The context manager accepts timeout values in seconds as a float parameter and internally converts them to milliseconds for storage. It works with direct workflow invocation, start_workflow, start_workflow_async, and queued workflows through queue.enqueue.

Multiple SetWorkflowTimeout context managers can be nested, with inner timeouts overriding outer ones.
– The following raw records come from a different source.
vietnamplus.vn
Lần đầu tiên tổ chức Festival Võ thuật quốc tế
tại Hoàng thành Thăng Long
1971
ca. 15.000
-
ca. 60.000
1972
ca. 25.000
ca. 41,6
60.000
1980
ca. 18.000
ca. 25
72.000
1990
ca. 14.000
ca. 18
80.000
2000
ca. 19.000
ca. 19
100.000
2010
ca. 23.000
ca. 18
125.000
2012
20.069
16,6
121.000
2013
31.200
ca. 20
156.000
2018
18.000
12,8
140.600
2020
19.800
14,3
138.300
Passing None as the timeout value clears any previously set timeout.

Accessing Timeout Information in Workflows#

Workflows can query their timeout configuration through the workflow context:

from dbos._context import assert_current_dbos_context

@DBOS.workflow()
def my_workflow():
    ctx = assert_current_dbos_context()
    timeout_ms = ctx.workflow_timeout_ms # int or None
    deadline_ms = ctx.workflow_deadline_epoch_ms # int or None

This allows workflows to implement custom timeout-aware behavior, such as checking remaining time before starting expensive operations or adjusting batch sizes based on time constraints.

Async Workflow Timeouts#

Async workflows support the same timeout configuration:

with SetWorkflowTimeout(0.1):
    handle = await DBOS.start_workflow_async(blocked_workflow)
    await handle.get_result() # Raises timeout error

The timeout mechanism works identically for both synchronous and asynchronous workflows, with the background timeout thread operating independently of the async event loop.
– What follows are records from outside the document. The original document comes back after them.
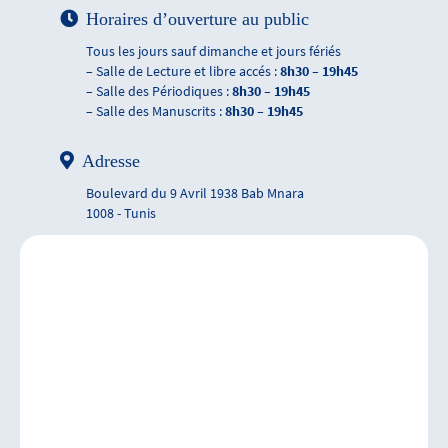
Horaires d’ouverture au public
Tous les jours sauf dimanche et jours fériés
– Salle de Lecture et libre accés :
8h30 – 19h45
– Salle des Périodiques :
8h30 – 19h45
– Salle des Manuscrits :
8h30 – 19h45
Adresse
Boulevard du 9 Avril 1938 Bab Mnara
1008 - Tunis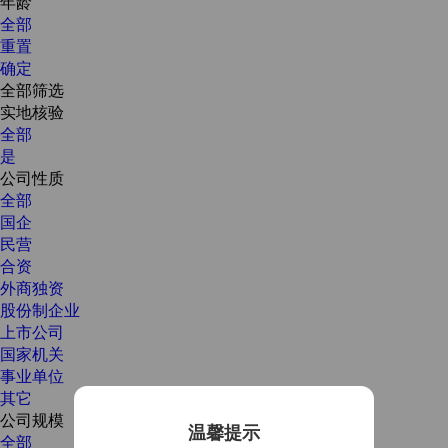
年龄
全部
重置
确定
全部筛选
实地核验
全部
是
公司性质
全部
国企
民营
合资
外商独资
股份制企业
上市公司
国家机关
事业单位
其它
公司规模
温馨提示
全部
PostgreSQL Stored Function Configuration#

For workflows enqueued through PostgreSQL, the enqueue_workflow stored function accepts optional timeout_ms and deadline_epoch_ms parameters:

SELECT enqueue_workflow(
    workflow_name := 'my.workflow',
    queue_name := 'default_queue',
    timeout_ms := 5000, -- 5 second timeout
    deadline_epoch_ms := NULL -- Or provide absolute deadline
);

This enables timeout configuration from database-driven workflow orchestration systems.

Timeout Expiration Behavior#

When a workflow exceeds its timeout:

Workflow Interruption: The background timeout thread invokes cancel_workflows, setting the workflow status to CANCELLED. This applies to workflows in any active state, including DELAYED, ENQUEUED, and PENDING. DELAYED workflows that are cancelled will never execute.
Exception Propagation: The workflow execution detects the cancellation and raises DBOSAwaitedWorkflowCancelledError to the caller.
Recovery Consideration: Cancelled workflows may be subject to recovery attempts based on the max_recovery_attempts configuration. If recovery attempts are exhausted, the status transitions to MAX_RECOVERY_ATTEMPTS_EXCEEDED, effectively placing the workflow in a dead letter queue state.
Queue Cleanup: Cancelled workflows are removed from any queues they were part of, with queue-related metadata cleared. DELAYED workflows exist in the queue but are not yet eligible for dequeue; when cancelled, they are cleaned up from the queue without ever consuming executor resources.

Relevant Code Files#

File	Purpose	Key Lines
dbos/_core.py	Core timeout mechanism implementation	452-474 (timeout thread), 1937-1956 (deadline calculation)
dbos/_sys_db.py	Workflow cancellation and database operations	703-728 (cancel_workflows)
dbos/_schemas/system_database.py	Database schema definitions	77-78 (timeout fields), 45-96 (workflow_status table)
dbos/_context.py	SetWorkflowTimeout context manager	453-502
tests/test_dbos.py	Synchronous workflow timeout tests	1788-1877
tests/test_async.py	Async workflow timeout tests	470-519

Workflow Recovery: Timeout management integrates with DBOS's workflow recovery system, with cancelled workflows eligible for recovery based on max_recovery_attempts configuration.
Queue Management: Queued workflows defer deadline calculation until dequeue time, ensuring fair timeout enforcement regardless of queue wait time. Workflows can be enqueued with a delay using the delay_seconds parameter, starting in DELAYED status until the delay expires, then transitioning to ENQUEUED status for normal processing.
Workflow Lifecycle: Timeouts represent one phase of the complete workflow lifecycle, interacting with initialization, execution, completion, and recovery states. The lifecycle includes the DELAYED → ENQUEUED transition for workflows enqueued with a delay.
Parent-Child Workflow Relationships: Deadlines propagate from parent workflows to children, enforcing hierarchical time constraints across distributed workflow graphs.